Со стоном, со слезами на глазах он натянул на себя одеяло. Нет, выползать из постели нельзя. Лучше просто лежать, лучше умереть здесь, лучше смириться с этой болью, она тоже ужасна, лучше лежать и ждать того мгновения, когда никакая боль уже не будет беспокоить.
Около четырех часов второго дня дала о себе знать Мечта о Воде. Он давно чувствовал сухость во рту и в горле, но теперь жажда заметно усилилась. Язык распух. Стало больно глотать. Он вспомнил о кувшине с водой, который Энни швырнула на пол.
Он задремал, очнулся, задремал опять.
День окончился. Наступила ночь.
Возникла необходимость помочиться. Он обернул пенис простыней, надеясь, что из нее получится более или менее эффективный фильтр, и помочился сквозь слой ткани в подставленные дрожащие ладони. Затем выпил то, что сумел донести до рта, стараясь думать об этой жидкости как о воде, прошедшей очистку, после чего облизал влажные пальцы.
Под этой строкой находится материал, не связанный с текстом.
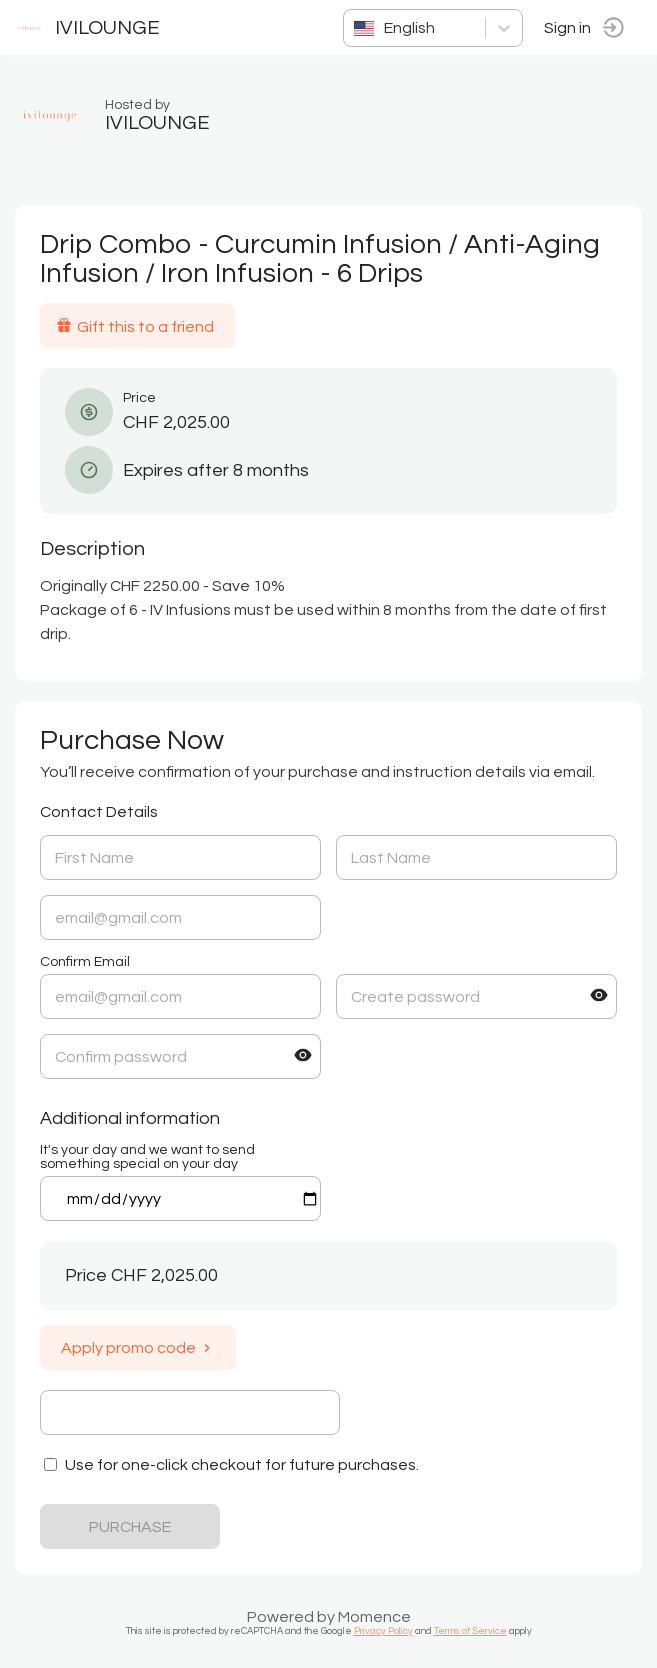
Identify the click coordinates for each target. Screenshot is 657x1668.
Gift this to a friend (135, 326)
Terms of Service (470, 1631)
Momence (374, 1617)
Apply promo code (138, 1348)
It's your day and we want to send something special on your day (147, 1157)
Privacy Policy (383, 1631)
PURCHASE (130, 1527)
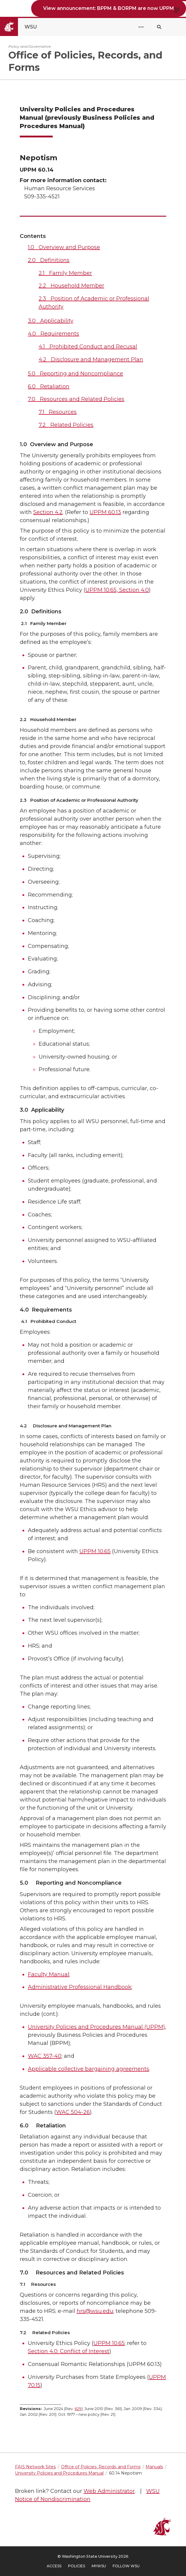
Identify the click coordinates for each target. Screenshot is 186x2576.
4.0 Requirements (53, 333)
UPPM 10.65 (95, 1551)
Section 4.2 (48, 512)
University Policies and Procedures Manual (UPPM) (96, 2027)
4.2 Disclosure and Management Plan (91, 359)
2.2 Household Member (71, 285)
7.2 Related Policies (66, 425)
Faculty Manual (48, 1974)
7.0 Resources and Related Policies (76, 399)
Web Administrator (109, 2491)
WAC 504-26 (73, 2112)
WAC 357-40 (44, 2056)
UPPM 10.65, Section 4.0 (117, 590)
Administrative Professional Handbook (79, 1987)
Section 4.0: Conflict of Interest (68, 2351)
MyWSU (99, 2566)
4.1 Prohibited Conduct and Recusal (88, 346)
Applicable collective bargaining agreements (88, 2069)
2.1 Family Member (65, 273)
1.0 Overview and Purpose (64, 247)
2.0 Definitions (48, 260)
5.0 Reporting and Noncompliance (75, 373)
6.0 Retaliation (48, 386)
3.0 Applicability (50, 320)
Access (54, 2566)
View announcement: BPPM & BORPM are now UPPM (108, 8)
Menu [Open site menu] (177, 9)
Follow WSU (126, 2566)
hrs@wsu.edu (95, 2311)
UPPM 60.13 (105, 512)
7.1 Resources (58, 412)
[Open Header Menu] (141, 27)
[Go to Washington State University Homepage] (23, 27)
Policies (76, 2566)
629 (78, 2408)
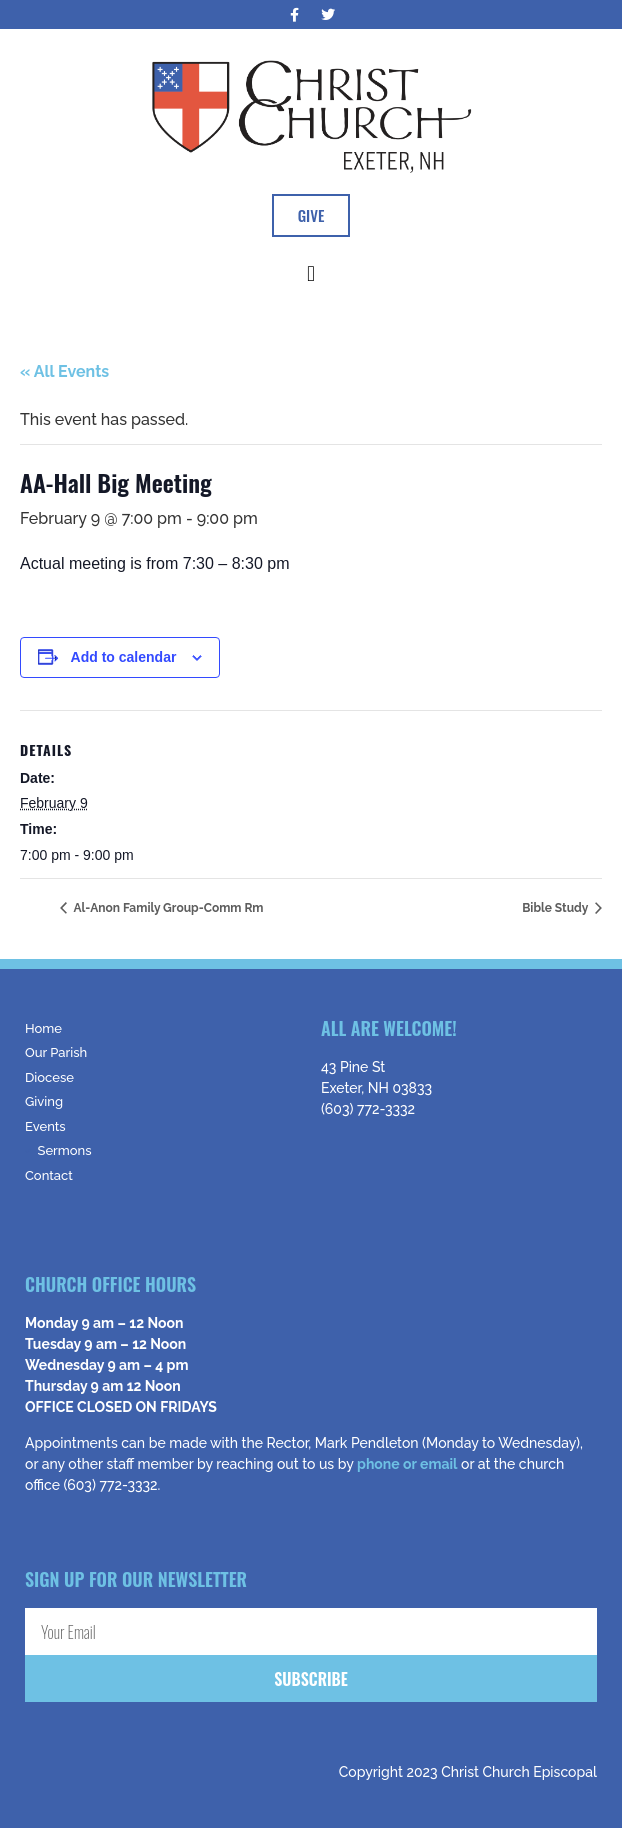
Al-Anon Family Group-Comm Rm (167, 908)
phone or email (407, 1464)
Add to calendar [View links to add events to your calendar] (124, 657)
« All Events (64, 371)
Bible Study (556, 908)
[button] (310, 273)
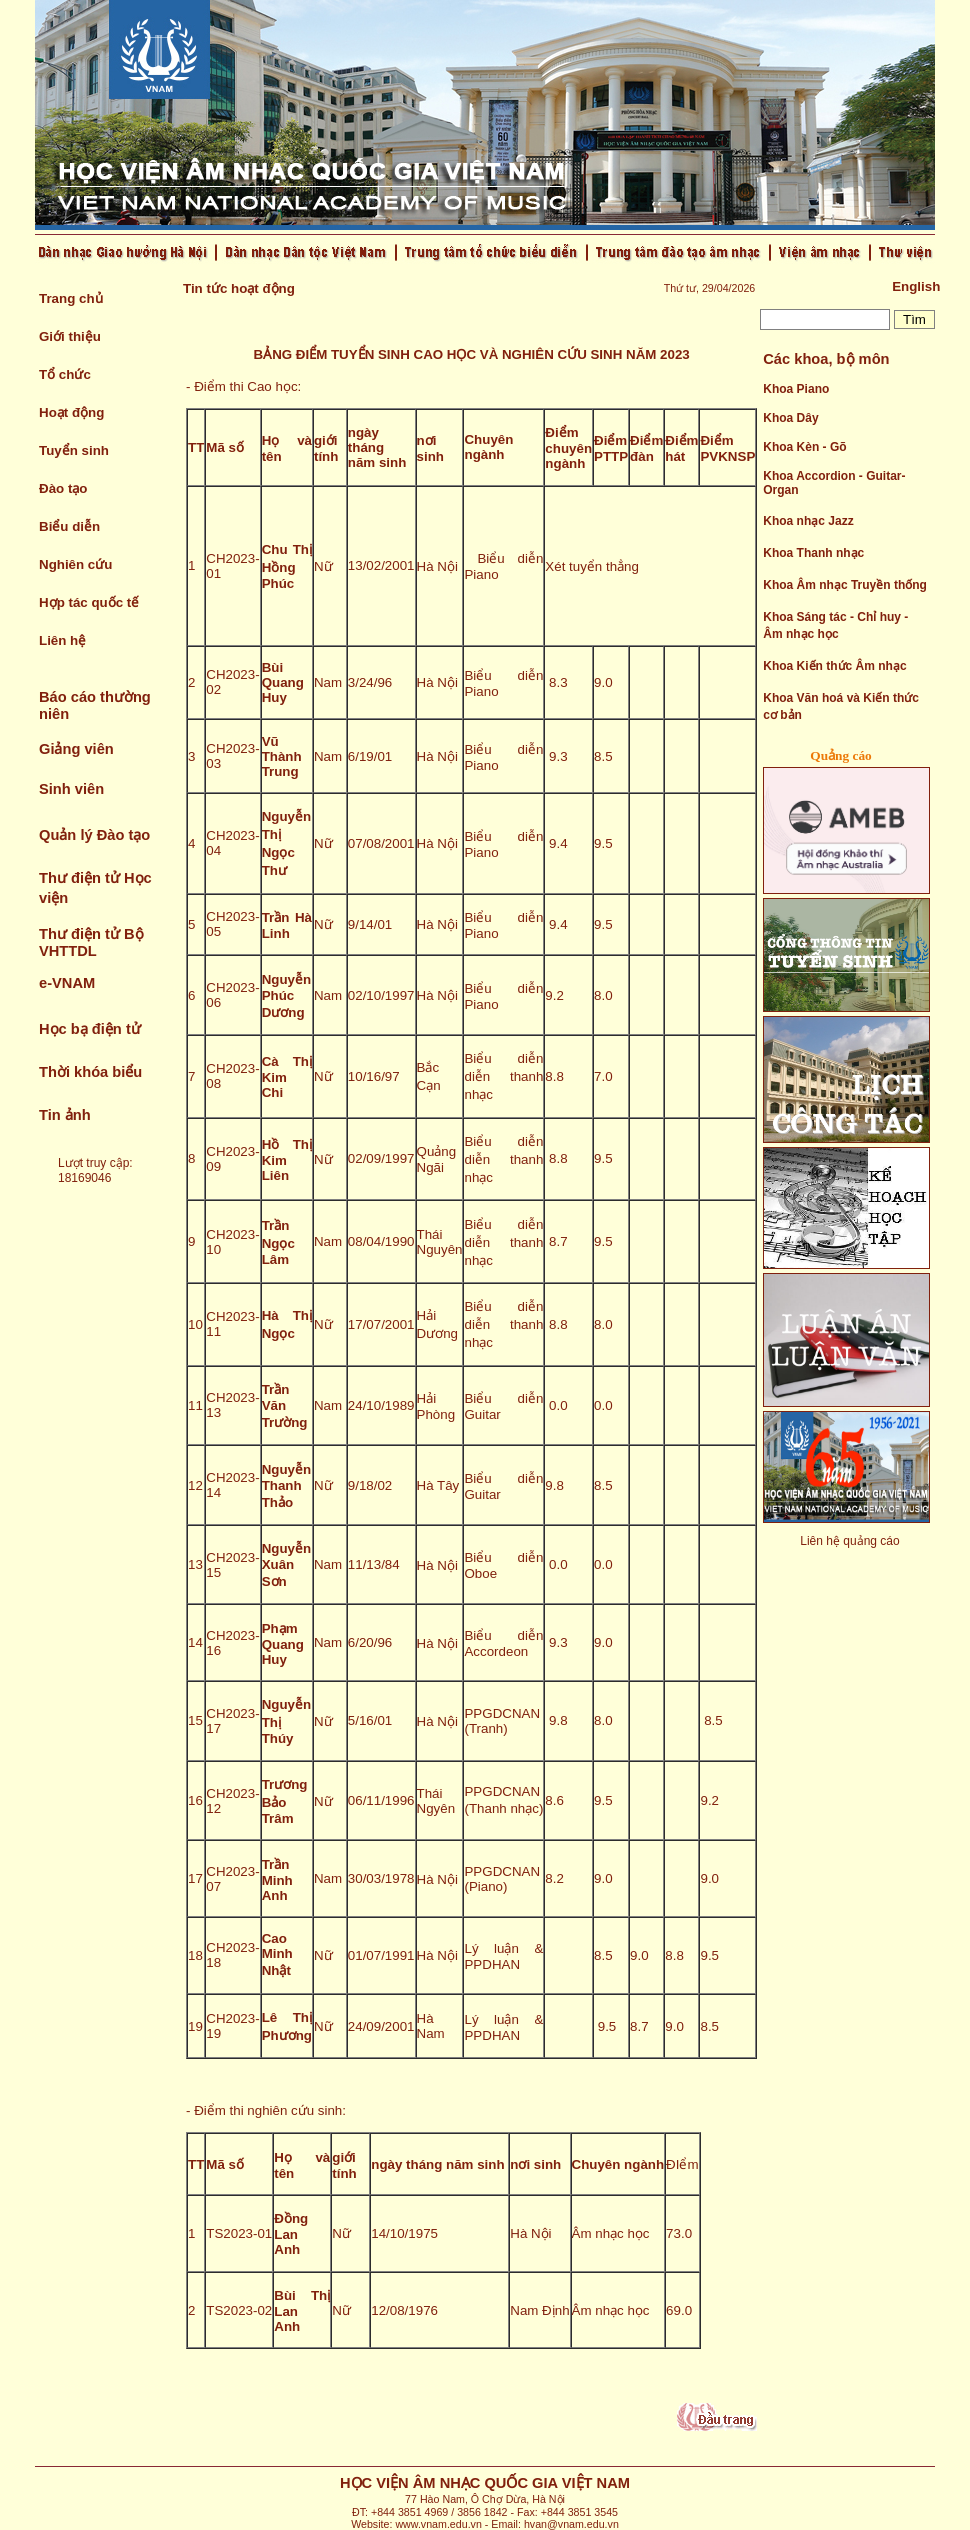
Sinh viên (71, 789)
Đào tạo (63, 488)
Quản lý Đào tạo (94, 835)
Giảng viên (76, 749)
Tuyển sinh (74, 450)
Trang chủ (71, 298)
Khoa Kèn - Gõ (804, 447)
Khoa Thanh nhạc (813, 553)
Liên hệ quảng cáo (849, 1541)
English (916, 286)
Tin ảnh (65, 1115)
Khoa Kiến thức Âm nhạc (834, 666)
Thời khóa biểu (90, 1072)
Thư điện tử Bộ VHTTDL (91, 942)
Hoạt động (71, 412)
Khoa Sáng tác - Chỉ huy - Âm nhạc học (835, 625)
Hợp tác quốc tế (89, 602)
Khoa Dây (790, 418)
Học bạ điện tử (90, 1029)
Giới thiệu (70, 336)
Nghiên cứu (75, 564)
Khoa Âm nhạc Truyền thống (845, 585)
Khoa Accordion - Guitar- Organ (834, 483)
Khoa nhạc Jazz (808, 521)
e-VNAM (67, 983)
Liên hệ (62, 640)
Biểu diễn (69, 526)
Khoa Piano (796, 389)
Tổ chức (65, 374)
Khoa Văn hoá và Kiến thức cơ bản (841, 706)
Вот еще один факт, о котором он никогда никому не расскажет, даже если доживет до того дня, когда ему представится шанс с кем-нибудь заговорить.
Теперь он думал, что она мертва. У нее очень неустойчивая психика, а подобные люди часто кончают самоубийством. Он видел,
(«Так ярко!»)
как она лезет под сиденье «старушки Бесси», достает оттуда револьвер, вкладывает дуло себе в рот и спускает курок. «Если Мизери умерла, я не хочу жить. Прощай, жестокий мир!» И с этими словами заплаканная Энни выстрелила в себя.
Он хихикнул, застонал, закричал. Ветер завыл за окном – и никакого иного ответа.
А может, авария? Могло такое быть? О, вполне, вполне могло! Он теперь видел ее за рулем, видел мрачное лицо, она жмет на газ, затем
(«Ни у кого из МОИХ родственников не было такого воображения».)
отключается и съезжает с дороги. Вниз, вниз, вниз. Удар – и взрыв, огненный шар. Она и не осознала, что умерла.